# Moultrie Ga Car Show (The Hershey of the South) Nov 18-20



## JOEL (Nov 10, 2016)

The Moultrie Georgia car show is the weekend of Nov 18-20. HUGE car show and vast swap meet area in an abandoned airport. There are always a lot of bikes there, and a lot of local pickers with random stuff. Well worth the drive! It is the biggest one in the south!

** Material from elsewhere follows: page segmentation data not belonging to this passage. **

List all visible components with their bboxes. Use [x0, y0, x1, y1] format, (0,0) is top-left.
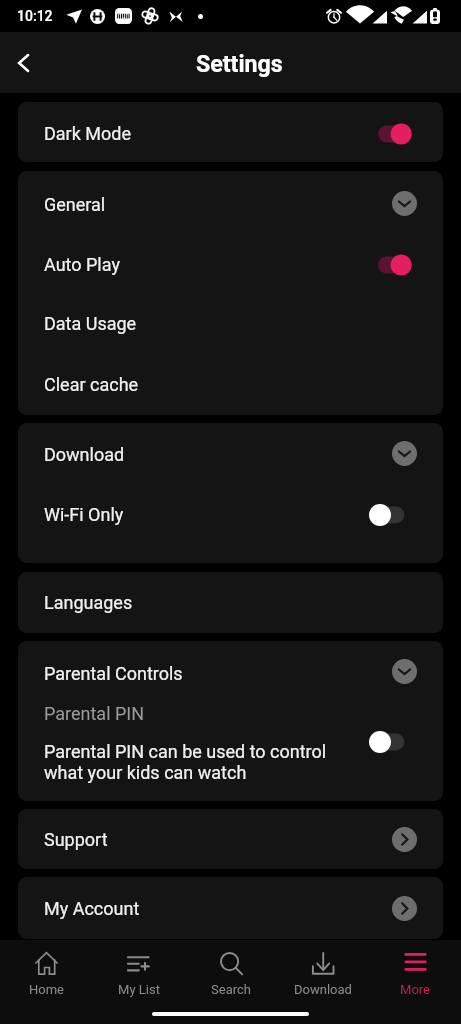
staticText: Parental PIN: [44, 703, 145, 724]
staticText: Parental Controls: [44, 663, 183, 684]
button[interactable]: Toggle off: [369, 500, 417, 526]
staticText: Support: [44, 829, 108, 850]
button[interactable]: Collapse Parental Controls: [392, 659, 417, 684]
button[interactable]: Collapse Download: [392, 441, 417, 466]
button[interactable]: Open Support: [392, 827, 417, 852]
staticText: Search: [211, 982, 251, 997]
staticText: 10:12: [17, 8, 53, 24]
button[interactable]: Parental PIN can be used to control what…: [18, 729, 443, 801]
button[interactable]: My List: [93, 940, 185, 1024]
staticText: Dark Mode: [44, 123, 131, 144]
staticText: Home: [29, 982, 64, 997]
button[interactable]: Collapse General: [392, 191, 417, 216]
button[interactable]: Toggle on: [369, 250, 417, 276]
staticText: Settings: [196, 50, 283, 77]
button[interactable]: Clear cache: [18, 353, 443, 413]
staticText: My List: [118, 982, 160, 997]
button[interactable]: Download: [277, 940, 369, 1024]
button[interactable]: Parental PIN: [18, 702, 443, 729]
button[interactable]: General: [18, 173, 443, 233]
button[interactable]: My Account: [18, 877, 443, 939]
button[interactable]: Parental Controls: [18, 641, 443, 702]
staticText: Download: [294, 982, 352, 997]
button[interactable]: Home: [0, 940, 93, 1024]
staticText: General: [44, 194, 106, 215]
staticText: Clear cache: [44, 374, 139, 395]
staticText: Download: [44, 444, 125, 465]
button[interactable]: Dark Mode: [18, 102, 443, 162]
button[interactable]: Wi-Fi Only: [18, 483, 443, 543]
button[interactable]: Languages: [18, 572, 443, 633]
button[interactable]: Auto Play: [18, 233, 443, 293]
staticText: Wi-Fi Only: [44, 504, 124, 525]
button[interactable]: Search: [185, 940, 277, 1024]
staticText: Data Usage: [44, 313, 137, 334]
staticText: Parental PIN can be used to control what…: [44, 741, 344, 783]
button[interactable]: Open My Account: [392, 896, 417, 921]
staticText: My Account: [44, 898, 140, 919]
button[interactable]: Support: [18, 809, 443, 869]
staticText: More: [400, 982, 430, 997]
button[interactable]: Toggle on: [369, 119, 417, 145]
staticText: Languages: [44, 592, 133, 613]
staticText: Auto Play: [44, 254, 120, 275]
button[interactable]: Back: [13, 49, 33, 77]
button[interactable]: Download: [18, 423, 443, 483]
button[interactable]: Toggle off: [369, 727, 417, 753]
button[interactable]: More: [369, 940, 461, 1024]
button[interactable]: Data Usage: [18, 293, 443, 353]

Look for us across from the Propane building.


----------



## catfish (Nov 10, 2016)

http://www.moultrieswapmeet.com/


----------



## Freqman1 (Nov 10, 2016)

Same weekend as the Powder Springs show. I would like to make it to this show one day though. V/r Shawn


----------



## HIGGINSFOREVER (Nov 11, 2016)

Its a car show.I have never had any luck at these big car shows


----------



## JOEL (Nov 13, 2016)

Moultrie is always good for selling bikes and collectables. Consistently the best meet of the year for me in fact. Several regular bike people set up every year. There was a group of car guys from England last year buying up all the crunchy ballooners that nobody would buy at a bike show. The swap meet area is comparable to one of the lots at Hershy, maybe a little bigger, and with similar crowds of shoppers. Early setup is We-Th so you can come down and shop before Powder Springs.


----------